Among its many community responsibilities, UC Davis Health works to address the social determinants of health, such as education, employment, and wealth using its position as an anchor institution to improve the health of the surrounding neighborhoods, community and region.

UC Davis plans to further its role as an Anchor Institution to help fuel the economic health and overall wellbeing of the neighborhoods surrounding its Sacramento campus.  Anchor institutions shape their practices around employment opportunities, small business contracting, volunteer ‘people-power’ and local investments to help create stronger local neighborhoods. This commitment includes providing job opportunities for local builders and tradespeople as well as setting prevailing wage requirements for all laborers who work on site.

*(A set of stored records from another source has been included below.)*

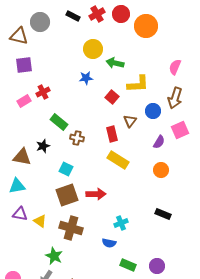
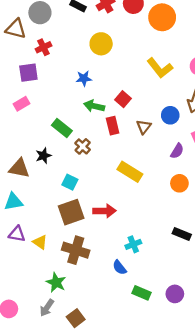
green arrow: (115, 63) -> (94, 106), moved
purple square: (24, 65) -> (28, 73), moved
blue star: (86, 78) -> (84, 78), moved
yellow L-shape: (138, 84) -> (160, 68), moved, turned 55
red cross: (43, 92) -> (43, 47), moved
red rectangle: (112, 134) -> (113, 126), moved
brown cross: (77, 138) -> (83, 146), turned 32
blue semicircle: (109, 243) -> (120, 267), turned 40

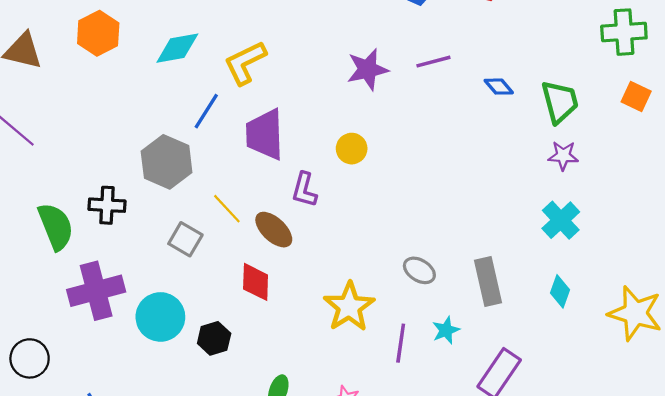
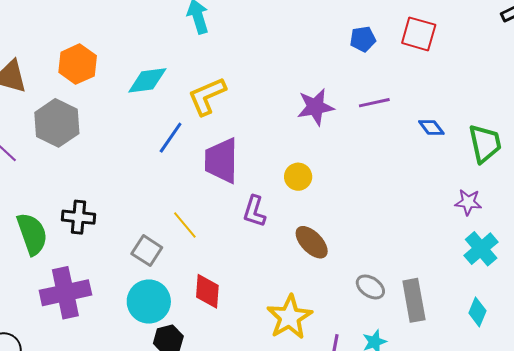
purple star: (563, 156) -> (468, 202), moved
gray hexagon: (167, 162) -> (57, 123), moved
brown ellipse: (274, 230) -> (312, 242), moved
gray ellipse: (419, 270) -> (370, 287), moved
cyan circle: (160, 317) -> (149, 302), moved

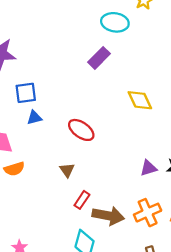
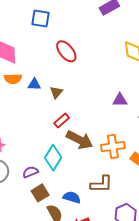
blue triangle: (34, 118) -> (34, 84), moved
red ellipse: (81, 130) -> (66, 51), moved
purple triangle: (149, 168) -> (120, 100), moved

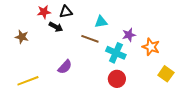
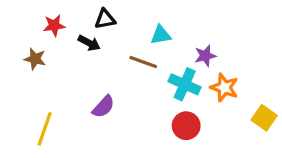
red star: (44, 12) -> (54, 25), moved
orange star: (151, 47) -> (224, 88), moved
yellow line: (28, 81) -> (45, 129), turned -50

The California Tower project reflects UC Davis Health’s long-time commitment to education, research, patient care and community health. It complements the health system’s mission of improving health for all. It is also the result of state seismic safety mandates, which require the demolition of existing patient care facilities at UC Davis Medical Center.

When completed in 2030, California Tower will include a 14-story hospital facility and 5-story pavilion adjacent to the existing medical center – part of a hospital complex which has served the neighborhoods at this location for 150 years. This new $3.75 billion project will further harness the advantage of being Sacramento County’s second-largest employer to increase community wealth-building and strengthen the socioeconomic infrastructure of the surrounding neighborhoods.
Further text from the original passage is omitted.